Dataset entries
┌────────

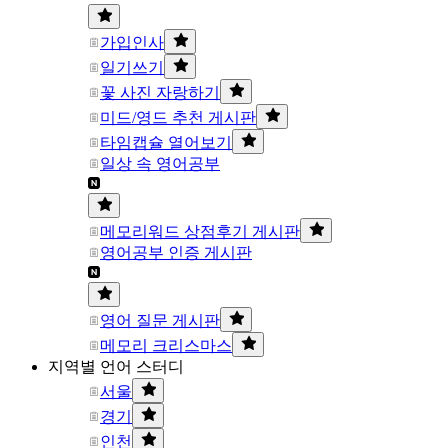
가입인사
일기쓰기
꽃 사진 자랑하기
미드/영드 추천 게시판
타임캡슐 열어보기
일상 속 영어공부
메모리워드 상점후기 게시판
영어공부 인증 게시판
영어 질문 게시판
메모리 크리스마스
지역별 언어 스터디
서울
경기
인천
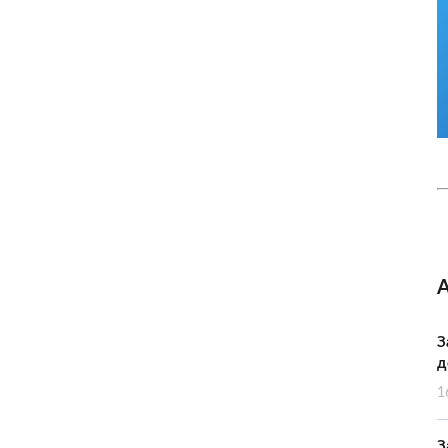
З
д
1
З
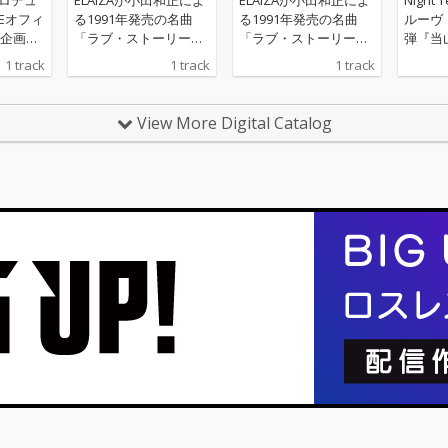
Eオフィ
る1991年発売の名曲
る1991年発売の名曲
ルーヴ
企画の
「ラブ・ストーリーは
「ラブ・ストーリーは
弾『当山
突然に」をNight Temp
突然に」をNight Temp
Tempo
1 track
1 track
1 track
oプロデュースでカバ
oプロデュースでカバ
昭和グ
ー。 恋愛音楽バラエテ
ー。 恋愛音楽バラエテ
リリー
ィ『恋の結末はミュー
ィ『恋の結末はミュー
View More Digital Catalog
ジックビデオで』主題
ジックビデオで』主題
歌。
歌。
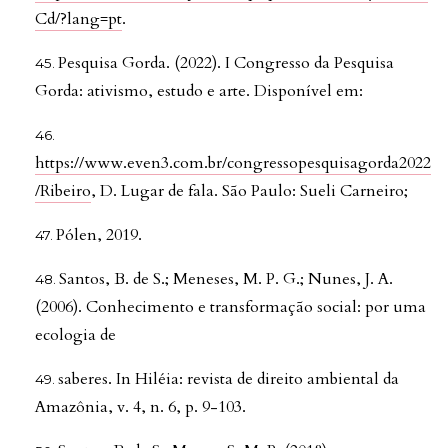
Cd/?lang=pt
.
Pesquisa Gorda. (2022). I Congresso da Pesquisa
Gorda: ativismo, estudo e arte. Disponível em:
https://www.even3.com.br/congressopesquisagorda2022
/Ribeiro
, D. Lugar de fala. São Paulo: Sueli Carneiro;
Pólen, 2019.
Santos, B. de S.; Meneses, M. P. G.; Nunes, J. A.
(2006). Conhecimento e transformação social: por uma
ecologia de
saberes. In Hiléia: revista de direito ambiental da
Amazônia, v. 4, n. 6, p. 9-103.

└────────

WHAT IS NEEDED
Set down every record exactly as written, but drop the pictures.

ANSWER BOX
가입인사
일기쓰기
꽃 사진 자랑하기
미드/영드 추천 게시판
타임캡슐 열어보기
일상 속 영어공부
메모리워드 상점후기 게시판
영어공부 인증 게시판
영어 질문 게시판
메모리 크리스마스
지역별 언어 스터디
서울
경기
인천
З
д
1
З
Eオフィ
る1991年発売の名曲
る1991年発売の名曲
ルーヴ
企画の
「ラブ・ストーリーは
「ラブ・ストーリーは
弾『当山
突然に」をNight Temp
突然に」をNight Temp
Tempo
1 track
1 track
1 track
oプロデュースでカバ
oプロデュースでカバ
昭和グ
ー。 恋愛音楽バラエテ
ー。 恋愛音楽バラエテ
リリー
ィ『恋の結末はミュー
ィ『恋の結末はミュー
View More Digital Catalog
ジックビデオで』主題
ジックビデオで』主題
歌。
歌。
Cd/?lang=pt
.
Pesquisa Gorda. (2022). I Congresso da Pesquisa
Gorda: ativismo, estudo e arte. Disponível em:
https://www.even3.com.br/congressopesquisagorda2022
/Ribeiro
, D. Lugar de fala. São Paulo: Sueli Carneiro;
Pólen, 2019.
Santos, B. de S.; Meneses, M. P. G.; Nunes, J. A.
(2006). Conhecimento e transformação social: por uma
ecologia de
saberes. In Hiléia: revista de direito ambiental da
Amazônia, v. 4, n. 6, p. 9-103.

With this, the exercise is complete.